Sementara itu, investor ritel disarankan untuk memprioritaskan saham-saham likuid yang menunjukkan kinerja solid dan didukung oleh manajemen yang transparan. Sangat penting bagi investor ritel untuk menjaga disiplin dalam analisis dan manajemen risiko guna memastikan setiap keputusan investasi tetap rasional dan terukur.
Wacana Perubahan Free Float MSCI
MSCI saat ini sedang aktif meminta masukan dari para pelaku pasar terkait rencana signifikan untuk menggunakan Monthly Holding Composition Report yang diterbitkan oleh KSEI sebagai referensi tambahan dalam penghitungan free float saham emiten Indonesia.
Laporan dari Stockbit Sekuritas menjelaskan bahwa selama ini, emiten di Indonesia hanya melaporkan pemegang saham dengan kepemilikan di atas 5% kepada Bursa Efek Indonesia (BEI). Berbeda halnya, data KSEI justru menyajikan informasi kepemilikan di bawah 5% dengan klasifikasi yang lebih rinci, sehingga memberikan gambaran yang jauh lebih komprehensif mengenai struktur kepemilikan saham.
Lebih lanjut, selain memanfaatkan laporan KSEI sebagai referensi tambahan, MSCI juga mengusulkan agar estimasi free float ditentukan berdasarkan nilai terendah dari dua metode berikut:
- Free float yang dihitung berdasarkan data kepemilikan yang telah dilaporkan oleh emiten melalui keterbukaan informasi, laporan keuangan, dan siaran pers, sesuai dengan metodologi MSCI yang berlaku.

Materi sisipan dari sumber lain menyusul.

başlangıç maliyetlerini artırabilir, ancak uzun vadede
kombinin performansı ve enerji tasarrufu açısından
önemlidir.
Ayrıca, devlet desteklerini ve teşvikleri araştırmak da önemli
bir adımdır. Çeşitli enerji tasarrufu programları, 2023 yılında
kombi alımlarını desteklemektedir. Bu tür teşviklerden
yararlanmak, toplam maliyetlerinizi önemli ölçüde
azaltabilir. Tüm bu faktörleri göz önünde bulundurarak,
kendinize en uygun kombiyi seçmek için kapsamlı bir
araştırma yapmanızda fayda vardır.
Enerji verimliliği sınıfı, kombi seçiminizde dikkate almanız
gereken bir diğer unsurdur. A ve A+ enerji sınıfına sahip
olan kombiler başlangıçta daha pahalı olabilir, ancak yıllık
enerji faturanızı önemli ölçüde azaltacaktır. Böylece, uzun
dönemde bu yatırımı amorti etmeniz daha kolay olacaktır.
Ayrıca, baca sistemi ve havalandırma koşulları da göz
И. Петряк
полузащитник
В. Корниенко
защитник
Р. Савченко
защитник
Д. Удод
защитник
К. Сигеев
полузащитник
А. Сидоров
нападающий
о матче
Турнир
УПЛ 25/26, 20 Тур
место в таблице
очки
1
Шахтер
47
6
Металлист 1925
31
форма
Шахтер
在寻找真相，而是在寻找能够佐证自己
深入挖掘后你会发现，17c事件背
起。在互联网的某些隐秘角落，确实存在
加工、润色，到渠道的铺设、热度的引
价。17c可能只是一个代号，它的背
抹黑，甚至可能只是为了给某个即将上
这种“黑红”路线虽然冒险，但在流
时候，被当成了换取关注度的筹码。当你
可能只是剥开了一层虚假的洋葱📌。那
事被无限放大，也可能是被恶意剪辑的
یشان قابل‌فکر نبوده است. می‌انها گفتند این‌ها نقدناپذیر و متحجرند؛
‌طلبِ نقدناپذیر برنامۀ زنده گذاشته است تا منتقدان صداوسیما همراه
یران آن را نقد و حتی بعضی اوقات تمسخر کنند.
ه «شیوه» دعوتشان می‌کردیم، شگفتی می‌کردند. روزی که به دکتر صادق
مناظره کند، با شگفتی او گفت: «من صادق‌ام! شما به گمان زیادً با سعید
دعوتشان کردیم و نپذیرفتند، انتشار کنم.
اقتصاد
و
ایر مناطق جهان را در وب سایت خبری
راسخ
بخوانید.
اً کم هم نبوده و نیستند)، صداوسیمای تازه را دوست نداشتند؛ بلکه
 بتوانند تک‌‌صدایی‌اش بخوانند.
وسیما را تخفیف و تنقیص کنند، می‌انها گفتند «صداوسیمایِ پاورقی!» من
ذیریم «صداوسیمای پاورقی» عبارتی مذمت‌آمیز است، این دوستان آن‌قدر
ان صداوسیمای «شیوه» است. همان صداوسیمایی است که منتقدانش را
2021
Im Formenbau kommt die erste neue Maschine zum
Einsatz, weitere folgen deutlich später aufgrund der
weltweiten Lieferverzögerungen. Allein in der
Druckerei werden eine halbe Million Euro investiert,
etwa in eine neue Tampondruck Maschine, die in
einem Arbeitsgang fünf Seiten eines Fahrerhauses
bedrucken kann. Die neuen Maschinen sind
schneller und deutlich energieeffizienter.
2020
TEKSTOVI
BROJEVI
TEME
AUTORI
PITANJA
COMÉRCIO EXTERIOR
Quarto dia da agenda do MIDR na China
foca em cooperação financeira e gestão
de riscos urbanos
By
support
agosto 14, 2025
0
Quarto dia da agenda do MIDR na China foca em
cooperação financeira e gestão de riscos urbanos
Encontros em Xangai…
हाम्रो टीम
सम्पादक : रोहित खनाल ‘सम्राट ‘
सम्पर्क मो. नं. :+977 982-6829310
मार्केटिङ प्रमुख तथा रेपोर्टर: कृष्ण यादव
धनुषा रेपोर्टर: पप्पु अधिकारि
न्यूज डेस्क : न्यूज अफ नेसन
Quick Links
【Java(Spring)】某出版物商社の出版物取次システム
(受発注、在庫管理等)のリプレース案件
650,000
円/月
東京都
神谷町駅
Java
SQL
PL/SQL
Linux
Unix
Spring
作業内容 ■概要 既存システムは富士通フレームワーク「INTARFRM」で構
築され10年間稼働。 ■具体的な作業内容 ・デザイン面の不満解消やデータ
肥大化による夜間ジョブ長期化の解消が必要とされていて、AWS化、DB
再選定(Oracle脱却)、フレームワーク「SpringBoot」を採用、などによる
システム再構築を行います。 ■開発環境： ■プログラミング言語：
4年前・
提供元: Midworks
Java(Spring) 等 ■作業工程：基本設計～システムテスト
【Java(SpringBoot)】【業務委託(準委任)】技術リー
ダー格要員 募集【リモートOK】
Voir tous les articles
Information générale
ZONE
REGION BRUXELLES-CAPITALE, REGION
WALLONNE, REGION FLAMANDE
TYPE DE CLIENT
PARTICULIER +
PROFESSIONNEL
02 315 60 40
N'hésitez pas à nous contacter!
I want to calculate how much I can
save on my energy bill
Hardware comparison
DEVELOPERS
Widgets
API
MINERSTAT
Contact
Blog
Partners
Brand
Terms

- Free float yang diestimasi menggunakan data KSEI, di mana saham script (yang tidak tercatat dalam data KSEI) serta kepemilikan ‘korporasi’ (baik lokal maupun asing) dan ‘others’ (lokal maupun asing) akan diklasifikasikan sebagai non–free float.

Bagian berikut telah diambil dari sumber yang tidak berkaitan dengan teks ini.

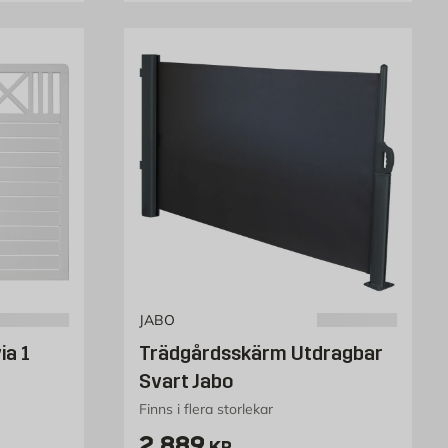
JABO
ia 1
Trädgårdsskärm Utdragbar
Svart Jabo
Finns i flera storlekar
Pris 2889 kr
2 889
KR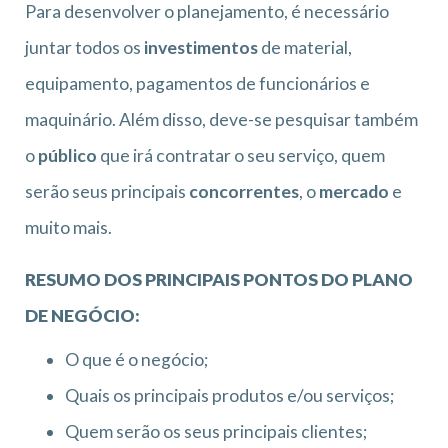
Para desenvolver o planejamento, é necessário
juntar todos os
investimentos
de material,
equipamento, pagamentos de funcionários e
maquinário. Além disso, deve-se pesquisar também
o
público
que irá contratar o seu serviço, quem
serão seus principais
concorrentes
, o
mercado
e
muito mais.
RESUMO DOS PRINCIPAIS PONTOS DO PLANO
DE NEGÓCIO:
O que é o negócio;
Quais os principais produtos e/ou serviços;
Quem serão os seus principais clientes;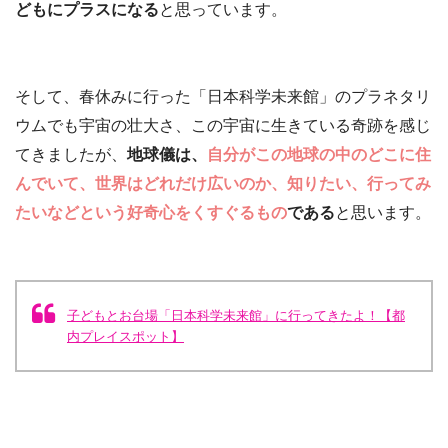
どもにプラスになる
と思っています。
そして、春休みに行った「日本科学未来館」のプラネタリ
ウムでも宇宙の壮大さ、この宇宙に生きている奇跡を感じ
てきましたが、
地球儀は、
自分がこの地球の中のどこに住
んでいて、世界はどれだけ広いのか、知りたい、行ってみ
たいなどという好奇心をくすぐるもの
である
と思います。
子どもとお台場「日本科学未来館」に行ってきたよ！【都
内プレイスポット】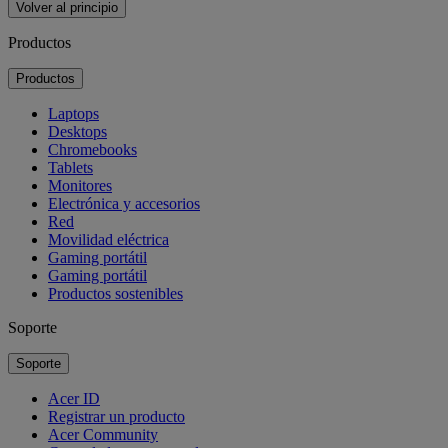
Volver al principio
Productos
Productos
Laptops
Desktops
Chromebooks
Tablets
Monitores
Electrónica y accesorios
Red
Movilidad eléctrica
Gaming portátil
Gaming portátil
Productos sostenibles
Soporte
Soporte
Acer ID
Registrar un producto
Acer Community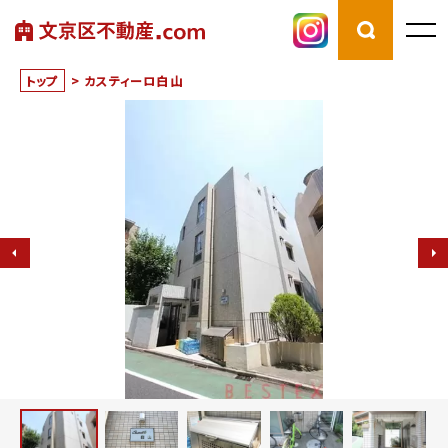
トップ
>
カスティーロ白山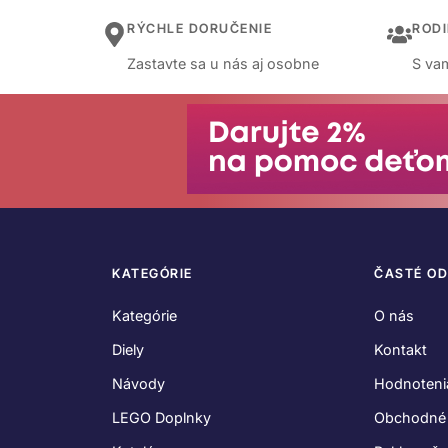
RÝCHLE DORUČENIE
ROD
Zastavte sa u nás aj osobne
S vam
KATEGÓRIE
ČASTÉ O
Kategórie
O nás
Diely
Kontakt
Návody
Hodnoteni
LEGO Doplnky
Obchodné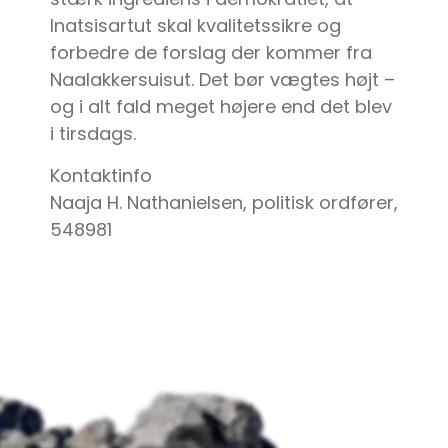
Inatsisartut skal kvalitetssikre og
forbedre de forslag der kommer fra
Naalakkersuisut. Det bør vægtes højt –
og i alt fald meget højere end det blev
i tirsdags.
Kontaktinfo
Naaja H. Nathanielsen, politisk ordfører,
548981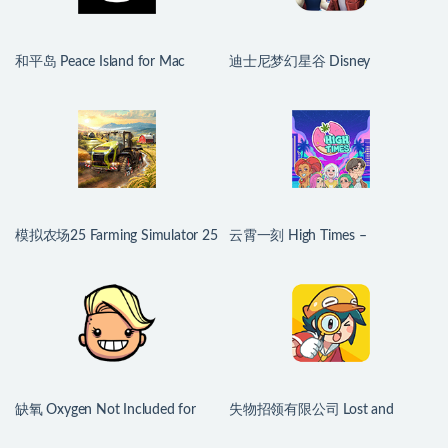
和平岛 Peace Island for Mac
迪士尼梦幻星谷 Disney
v2026.07.29 英文原生版
Dreamlight Valley for Mac
v1.24.10 中文原生版
模拟农场25 Farming Simulator 25
云霄一刻 High Times –
for Mac v1.21.0.0 中文原生版
Dating/Cooking Sim for Mac
v1.0.2 中文原生版
缺氧 Oxygen Not Included for
失物招领有限公司 Lost and
Mac v744825 中文原生版
Found Co. for Mac v1.1.3b 中文
原生版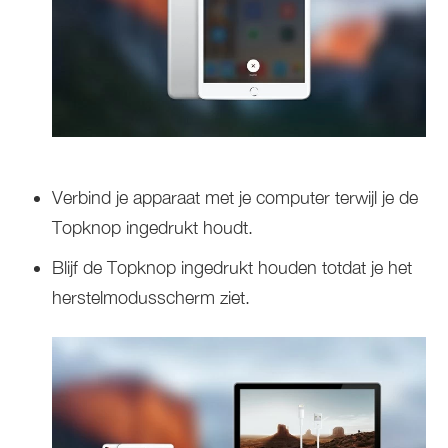
Verbind je apparaat met je computer terwijl je de
Topknop ingedrukt houdt.
Blijf de Topknop ingedrukt houden totdat je het
herstelmodusscherm ziet.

Sebagai alternatif, MSCI juga mengajukan usulan estimasi free float yang sepenuhnya didasarkan pada data KSEI. Dalam skema ini, saham script dan kepemilikan ‘korporasi’ (tanpa memasukkan kategori ‘others‘) akan dikategorikan sebagai non–free float.
Penting untuk dicatat bahwa wacana ini belum bersifat final dan masih dalam tahap pengumpulan masukan dari seluruh pelaku pasar. MSCI membuka kesempatan untuk menerima masukan hingga 31 Desember 2025. Hasil dari konsultasi publik ini dijadwalkan akan diumumkan sebelum 30 Januari 2026. Apabila proposal ini pada akhirnya disetujui dan diterapkan, perubahan pada metodologi penghitungan indeks tersebut akan diimplementasikan pada saat tinjauan indeks bulan Mei 2026.
Rupiah Melemah ke Rp 16.630 Per Dolar AS Siang Ini (27/10), Peso Turun Paling Dalam
Ringkasan
Indeks Harga Saham Gabungan (IHSG) anjlok tajam 2,94% ke level 8.028,33 pada 27 Oktober 2025, terutama dipicu oleh tekanan jual besar pada saham-saham konglomerasi dan perbankan. Kondisi ini diperparah oleh aksi jual bersih asing yang masif, mencerminkan kekhawatiran investor terhadap potensi perubahan bobot saham di indeks MSCI jika aturan penghitungan *free float* yang baru diberlakukan. Sentimen terkait wacana perubahan metodologi MSCI ini menjadi pendorong utama volatilitas pasar.
MSCI saat ini sedang mengevaluasi penggunaan data KSEI untuk menghitung *free float*, yang berpotensi menghasilkan porsi *free float* yang lebih rendah bagi saham dengan kepemilikan terkonsentrasi. Jika proposal ini diterapkan, bobot saham-saham besar di indeks dapat turun signifikan, memicu investor global untuk mengurangi aliran dana. Konsultasi publik dibuka hingga 31 Desember 2025, dengan pengumuman hasil sebelum 30 Januari 2026 dan implementasi pada tinjauan indeks Mei 2026.